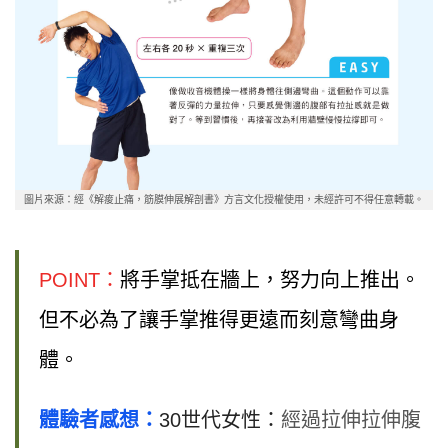
圖片來源：經《解痠止痛，筋膜伸展解剖書》方言文化授權使用，未經許可不得任意轉載。
POINT：
將手掌抵在牆上，努力向上推出。
但不必為了讓手掌推得更遠而刻意彎曲身
體。
體驗者感想：
30世代女性：
經過拉伸拉伸腹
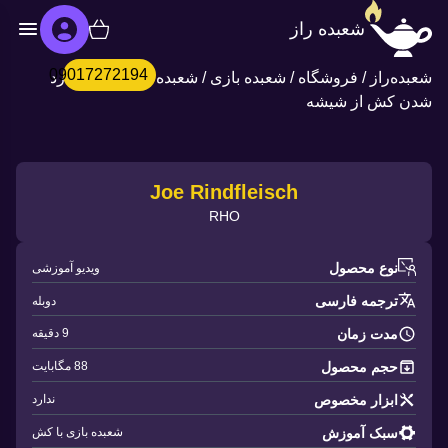
شعبده راز
09017272194
شعبده‌راز
/
فروشگاه
/
شعبده بازی
/
شعبده بازی با کش
/
رد
شدن کش از شیشه
Joe Rindfleisch
RHO
نوع محصول
ویدیو آموزشی
ترجمه فارسی
دوبله
مدت زمان
9 دقیقه
حجم محصول
88 مگابایت
ابزار مخصوص
ندارد
سبک آموزش
شعبده بازی با کش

---

• **ABOUT THIS TASK**: Would you please retype all the data exactly? Leave out whatever pictures it holds.

• **RESULT BELOW**:
圖片來源：經《解痠止痛，筋膜伸展解剖書》方言文化授權使用，未經許可不得任意轉載。
POINT：
將手掌抵在牆上，努力向上推出。
但不必為了讓手掌推得更遠而刻意彎曲身
體。
體驗者感想：
30世代女性：
經過拉伸拉伸腹
شعبده راز
09017272194
شعبده‌راز
/
فروشگاه
/
شعبده بازی
/
شعبده بازی با کش
/
رد
شدن کش از شیشه
Joe Rindfleisch
RHO
نوع محصول
ویدیو آموزشی
ترجمه فارسی
دوبله
مدت زمان
9 دقیقه
حجم محصول
88 مگابایت
ابزار مخصوص
ندارد
سبک آموزش
شعبده بازی با کش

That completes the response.